**Exercise materials:**
▬▬▬

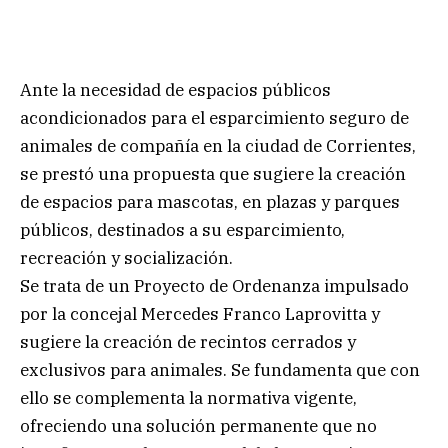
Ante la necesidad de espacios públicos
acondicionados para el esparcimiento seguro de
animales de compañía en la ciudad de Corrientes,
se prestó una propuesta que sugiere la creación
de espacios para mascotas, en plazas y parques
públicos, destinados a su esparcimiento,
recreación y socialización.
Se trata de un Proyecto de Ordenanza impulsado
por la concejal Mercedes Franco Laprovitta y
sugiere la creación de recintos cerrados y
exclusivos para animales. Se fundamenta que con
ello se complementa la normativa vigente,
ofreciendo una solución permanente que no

▬▬▬

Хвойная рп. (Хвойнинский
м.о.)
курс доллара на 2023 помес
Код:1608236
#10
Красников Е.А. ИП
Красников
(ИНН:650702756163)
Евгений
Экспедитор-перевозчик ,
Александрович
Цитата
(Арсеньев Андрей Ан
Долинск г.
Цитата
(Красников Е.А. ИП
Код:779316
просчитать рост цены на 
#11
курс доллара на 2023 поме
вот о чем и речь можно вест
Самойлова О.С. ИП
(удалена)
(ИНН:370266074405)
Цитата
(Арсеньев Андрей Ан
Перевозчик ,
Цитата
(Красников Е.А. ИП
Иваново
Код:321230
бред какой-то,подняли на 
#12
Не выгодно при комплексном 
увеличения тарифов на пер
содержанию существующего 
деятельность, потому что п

▬▬▬

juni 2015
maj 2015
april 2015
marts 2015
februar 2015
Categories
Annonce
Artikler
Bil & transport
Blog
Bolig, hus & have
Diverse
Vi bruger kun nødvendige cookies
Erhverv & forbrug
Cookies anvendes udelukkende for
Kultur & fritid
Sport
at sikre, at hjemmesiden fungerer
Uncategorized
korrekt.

▬▬▬

**Aim of the task:** Of the lines above, extract only those from the line with "Ante la necesidad de espacios públicos" to the line with "exclusivos para animales.", both included, exactly as written.

**Exercise answer:**
Ante la necesidad de espacios públicos
acondicionados para el esparcimiento seguro de
animales de compañía en la ciudad de Corrientes,
se prestó una propuesta que sugiere la creación
de espacios para mascotas, en plazas y parques
públicos, destinados a su esparcimiento,
recreación y socialización.
Se trata de un Proyecto de Ordenanza impulsado
por la concejal Mercedes Franco Laprovitta y
sugiere la creación de recintos cerrados y
exclusivos para animales. Se fundamenta que con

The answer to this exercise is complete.